INSTRUCTIONS FOR THE TASK |
Retype all data exactly as given. Pictures should not be retyped.

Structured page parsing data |
◇ ◇ ◇ ◇
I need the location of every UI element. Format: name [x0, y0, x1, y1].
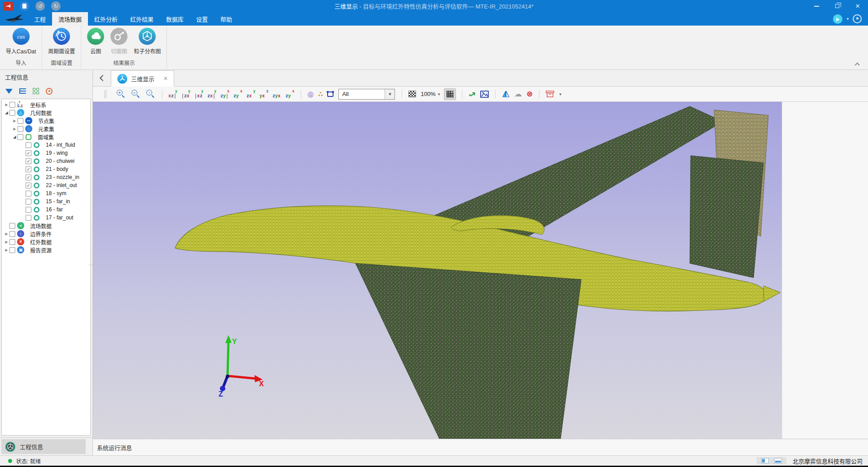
tree-expand-icon[interactable]: ▶	[4, 232, 9, 236]
tree-checkbox[interactable]	[26, 207, 31, 213]
tree-item[interactable]: ▶••节点集	[2, 117, 90, 125]
tree-item[interactable]: 18 - sym	[2, 189, 90, 197]
tree-item[interactable]: ≺流场数据	[2, 222, 90, 230]
tree-checkbox[interactable]	[18, 118, 23, 124]
menu-item-engineering[interactable]: 工程	[28, 12, 52, 26]
axis-view-button[interactable]: y|zx	[181, 89, 191, 99]
periodic-face-button[interactable]: 周期面设置	[45, 28, 78, 55]
remove-icon[interactable]: ⊗	[524, 88, 535, 100]
layout-bottom-panel-icon[interactable]	[774, 458, 782, 463]
zoom-in-button[interactable]: +	[117, 90, 125, 98]
display-filter-select[interactable]: All ▼	[338, 89, 395, 100]
redo-button[interactable]: ↻	[51, 1, 61, 11]
axis-view-button[interactable]: xzy	[233, 89, 243, 99]
tree-checkbox[interactable]	[9, 110, 15, 116]
tree-checkbox[interactable]: ✓	[26, 150, 31, 156]
tree-item[interactable]: ▶◌元素集	[2, 125, 90, 133]
tree-item[interactable]: ◢面域集	[2, 133, 90, 141]
contour-cloud-button[interactable]: 云图	[84, 28, 107, 55]
close-button[interactable]: ✕	[847, 0, 868, 12]
zoom-fit-button[interactable]: ▫	[146, 90, 155, 98]
tree-checkbox[interactable]: ✓	[26, 175, 31, 180]
tab-close-icon[interactable]: ✕	[163, 75, 168, 82]
tree-item[interactable]: ✓20 - chuiwei	[2, 157, 90, 165]
transparency-checker-icon[interactable]	[408, 91, 416, 97]
flag-icon[interactable]: ⚑	[853, 14, 862, 23]
tree-expand-icon[interactable]: ▶	[4, 248, 9, 252]
menu-item-ir-analysis[interactable]: 红外分析	[88, 12, 124, 26]
tree-checkbox[interactable]	[9, 231, 15, 237]
mesh-display-toggle[interactable]	[444, 88, 456, 100]
panel-collapse-arrow-icon[interactable]	[93, 70, 111, 86]
tree-item[interactable]: ▶YZX坐标系	[2, 100, 90, 109]
3d-viewport[interactable]: Y X Z	[93, 102, 782, 439]
probe-point-icon[interactable]: ◎	[305, 88, 316, 100]
tree-checkbox[interactable]: ✓	[26, 166, 31, 172]
chevron-down-icon[interactable]: ▾	[559, 92, 561, 96]
tree-checkbox[interactable]	[9, 247, 15, 253]
tree-expand-icon[interactable]: ◢	[4, 110, 9, 115]
mirror-icon[interactable]	[500, 88, 512, 100]
filter-icon[interactable]	[5, 89, 13, 94]
grid-view-icon[interactable]	[33, 88, 39, 94]
record-icon[interactable]: ▶	[833, 14, 842, 24]
tree-expand-icon[interactable]: ▶	[4, 240, 9, 244]
tree-item[interactable]: 16 - far	[2, 205, 90, 214]
app-menu-button[interactable]	[3, 2, 13, 11]
tree-checkbox[interactable]	[9, 223, 15, 229]
cloud-outline-icon[interactable]: ☁	[512, 88, 524, 100]
tree-checkbox[interactable]	[9, 102, 15, 108]
axis-view-button[interactable]: xzy|	[220, 89, 230, 99]
menu-item-help[interactable]: 帮助	[214, 12, 238, 26]
panel-splitter[interactable]: ⋮	[90, 263, 92, 267]
tree-checkbox[interactable]	[26, 142, 31, 148]
axis-view-button[interactable]: yzx|	[207, 89, 217, 99]
tree-checkbox[interactable]	[18, 134, 23, 140]
tree-item[interactable]: ✓21 - body	[2, 165, 90, 173]
axis-view-button[interactable]: yzx	[246, 89, 256, 99]
screenshot-icon[interactable]	[478, 88, 491, 100]
layout-left-panel-icon[interactable]	[761, 458, 769, 463]
axis-view-button[interactable]: xzy	[285, 89, 295, 99]
box-select-icon[interactable]	[325, 88, 336, 100]
section-plane-button[interactable]: 切面图	[107, 28, 131, 55]
project-info-tab[interactable]: 工程信息	[1, 439, 86, 454]
tree-checkbox[interactable]	[26, 215, 31, 221]
tree-expand-icon[interactable]: ▶	[4, 103, 9, 107]
node-display-icon[interactable]: ∴	[316, 88, 325, 100]
axis-view-button[interactable]: yxz|	[168, 89, 178, 99]
import-cas-dat-button[interactable]: cas 导入Cas/Dat	[3, 28, 39, 55]
minimize-button[interactable]	[806, 0, 827, 12]
tree-checkbox[interactable]	[26, 199, 31, 205]
axis-view-button[interactable]: zyx	[272, 89, 282, 99]
tree-checkbox[interactable]: ✓	[26, 183, 31, 188]
zoom-out-button[interactable]: −	[132, 90, 140, 98]
tree-item[interactable]: ✓22 - inlet_out	[2, 181, 90, 189]
new-document-button[interactable]	[20, 1, 29, 11]
tab-3d-view[interactable]: 三维显示 ✕	[111, 70, 174, 87]
particle-distribution-button[interactable]: 粒子分布图	[131, 28, 164, 55]
combo-dropdown-icon[interactable]: ▼	[385, 89, 395, 99]
tree-item[interactable]: ✓23 - nozzle_in	[2, 173, 90, 181]
tree-checkbox[interactable]	[26, 191, 31, 196]
tree-expand-icon[interactable]: ◢	[12, 135, 18, 139]
tree-item[interactable]: ▶×红外数据	[2, 238, 90, 246]
tree-checkbox[interactable]	[18, 126, 23, 132]
tree-checkbox[interactable]	[9, 239, 15, 245]
collapse-list-icon[interactable]	[19, 88, 26, 94]
locate-target-icon[interactable]	[46, 88, 53, 95]
chevron-down-icon[interactable]: ▾	[846, 17, 849, 21]
menu-item-flowfield-data[interactable]: 流场数据	[52, 12, 88, 26]
tree-item[interactable]: ▶↕边界条件	[2, 230, 90, 238]
menu-item-settings[interactable]: 设置	[190, 12, 214, 26]
tree-item[interactable]: ◢△几何数据	[2, 109, 90, 117]
tree-item[interactable]: ▶▣报告资源	[2, 246, 90, 254]
restore-button[interactable]	[827, 0, 847, 12]
tree-checkbox[interactable]: ✓	[26, 158, 31, 164]
ribbon-collapse-button[interactable]	[855, 62, 859, 66]
tree-expand-icon[interactable]: ▶	[12, 127, 18, 131]
axis-view-button[interactable]: zyx	[259, 89, 269, 99]
axis-view-button[interactable]: y|xz	[194, 89, 204, 99]
zoom-level-control[interactable]: 100% ▾	[418, 91, 442, 97]
tree-item[interactable]: 17 - far_out	[2, 214, 90, 222]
◇ ◇ ◇ ◇
FINAL ANSWER |
I need the location of every UI element. Format: name [x0, y0, x1, y1].
tree-expand-icon[interactable]: ▶	[4, 232, 9, 236]
tree-checkbox[interactable]	[26, 207, 31, 213]
tree-item[interactable]: ▶••节点集	[2, 117, 90, 125]
tree-item[interactable]: 18 - sym	[2, 189, 90, 197]
tree-item[interactable]: ≺流场数据	[2, 222, 90, 230]
tree-checkbox[interactable]	[18, 118, 23, 124]
menu-item-engineering[interactable]: 工程	[28, 12, 52, 26]
axis-view-button[interactable]: y|zx	[181, 89, 191, 99]
periodic-face-button[interactable]: 周期面设置	[45, 28, 78, 55]
remove-icon[interactable]: ⊗	[524, 88, 535, 100]
layout-bottom-panel-icon[interactable]	[774, 458, 782, 463]
zoom-in-button[interactable]: +	[117, 90, 125, 98]
display-filter-select[interactable]: All ▼	[338, 89, 395, 100]
redo-button[interactable]: ↻	[51, 1, 61, 11]
axis-view-button[interactable]: xzy	[233, 89, 243, 99]
tree-checkbox[interactable]	[9, 110, 15, 116]
tree-checkbox[interactable]: ✓	[26, 150, 31, 156]
tree-item[interactable]: ▶◌元素集	[2, 125, 90, 133]
tree-item[interactable]: ◢面域集	[2, 133, 90, 141]
contour-cloud-button[interactable]: 云图	[84, 28, 107, 55]
close-button[interactable]: ✕	[847, 0, 868, 12]
zoom-fit-button[interactable]: ▫	[146, 90, 155, 98]
tree-checkbox[interactable]: ✓	[26, 175, 31, 180]
tab-close-icon[interactable]: ✕	[163, 75, 168, 82]
tree-item[interactable]: ✓20 - chuiwei	[2, 157, 90, 165]
transparency-checker-icon[interactable]	[408, 91, 416, 97]
flag-icon[interactable]: ⚑	[853, 14, 862, 23]
tree-expand-icon[interactable]: ▶	[4, 248, 9, 252]
menu-item-ir-analysis[interactable]: 红外分析	[88, 12, 124, 26]
tree-checkbox[interactable]	[9, 231, 15, 237]
mesh-display-toggle[interactable]	[444, 88, 456, 100]
panel-collapse-arrow-icon[interactable]	[93, 70, 111, 86]
tree-item[interactable]: ▶YZX坐标系	[2, 100, 90, 109]
3d-viewport[interactable]: Y X Z	[93, 102, 782, 439]
probe-point-icon[interactable]: ◎	[305, 88, 316, 100]
tree-checkbox[interactable]: ✓	[26, 166, 31, 172]
chevron-down-icon[interactable]: ▾	[559, 92, 561, 96]
tree-checkbox[interactable]	[9, 247, 15, 253]
tree-expand-icon[interactable]: ◢	[4, 110, 9, 115]
mirror-icon[interactable]	[500, 88, 512, 100]
filter-icon[interactable]	[5, 89, 13, 94]
grid-view-icon[interactable]	[33, 88, 39, 94]
record-icon[interactable]: ▶	[833, 14, 842, 24]
tree-expand-icon[interactable]: ▶	[4, 240, 9, 244]
tree-item[interactable]: 16 - far	[2, 205, 90, 214]
app-menu-button[interactable]	[3, 2, 13, 11]
tree-checkbox[interactable]	[9, 223, 15, 229]
cloud-outline-icon[interactable]: ☁	[512, 88, 524, 100]
tree-checkbox[interactable]	[9, 102, 15, 108]
axis-view-button[interactable]: xzy|	[220, 89, 230, 99]
menu-item-help[interactable]: 帮助	[214, 12, 238, 26]
panel-splitter[interactable]: ⋮	[90, 263, 92, 267]
tree-checkbox[interactable]	[26, 142, 31, 148]
axis-view-button[interactable]: yzx|	[207, 89, 217, 99]
tree-checkbox[interactable]	[18, 134, 23, 140]
tree-item[interactable]: ✓21 - body	[2, 165, 90, 173]
axis-view-button[interactable]: yzx	[246, 89, 256, 99]
screenshot-icon[interactable]	[478, 88, 491, 100]
layout-left-panel-icon[interactable]	[761, 458, 769, 463]
axis-view-button[interactable]: xzy	[285, 89, 295, 99]
box-select-icon[interactable]	[325, 88, 336, 100]
section-plane-button[interactable]: 切面图	[107, 28, 131, 55]
project-info-tab[interactable]: 工程信息	[1, 439, 86, 454]
tree-checkbox[interactable]	[26, 215, 31, 221]
tree-expand-icon[interactable]: ▶	[4, 103, 9, 107]
node-display-icon[interactable]: ∴	[316, 88, 325, 100]
axis-view-button[interactable]: yxz|	[168, 89, 178, 99]
import-cas-dat-button[interactable]: cas 导入Cas/Dat	[3, 28, 39, 55]
minimize-button[interactable]	[806, 0, 827, 12]
tree-checkbox[interactable]	[26, 199, 31, 205]
axis-view-button[interactable]: zyx	[272, 89, 282, 99]
tree-checkbox[interactable]: ✓	[26, 183, 31, 188]
zoom-out-button[interactable]: −	[132, 90, 140, 98]
tree-item[interactable]: ✓22 - inlet_out	[2, 181, 90, 189]
new-document-button[interactable]	[20, 1, 29, 11]
tab-3d-view[interactable]: 三维显示 ✕	[111, 70, 174, 87]
particle-distribution-button[interactable]: 粒子分布图	[131, 28, 164, 55]
combo-dropdown-icon[interactable]: ▼	[385, 89, 395, 99]
tree-item[interactable]: ✓23 - nozzle_in	[2, 173, 90, 181]
tree-checkbox[interactable]	[26, 191, 31, 196]
tree-expand-icon[interactable]: ◢	[12, 135, 18, 139]
tree-item[interactable]: ▶×红外数据	[2, 238, 90, 246]
tree-checkbox[interactable]	[18, 126, 23, 132]
tree-checkbox[interactable]	[9, 239, 15, 245]
collapse-list-icon[interactable]	[19, 88, 26, 94]
locate-target-icon[interactable]	[46, 88, 53, 95]
chevron-down-icon[interactable]: ▾	[846, 17, 849, 21]
menu-item-flowfield-data[interactable]: 流场数据	[52, 12, 88, 26]
tree-item[interactable]: ▶↕边界条件	[2, 230, 90, 238]
menu-item-settings[interactable]: 设置	[190, 12, 214, 26]
tree-item[interactable]: ◢△几何数据	[2, 109, 90, 117]
tree-item[interactable]: ▶▣报告资源	[2, 246, 90, 254]
restore-button[interactable]	[827, 0, 847, 12]
tree-checkbox[interactable]: ✓	[26, 158, 31, 164]
ribbon-collapse-button[interactable]	[855, 62, 859, 66]
tree-expand-icon[interactable]: ▶	[12, 127, 18, 131]
axis-view-button[interactable]: zyx	[259, 89, 269, 99]
axis-view-button[interactable]: y|xz	[194, 89, 204, 99]
zoom-level-control[interactable]: 100% ▾	[418, 91, 442, 97]
tree-item[interactable]: 17 - far_out	[2, 214, 90, 222]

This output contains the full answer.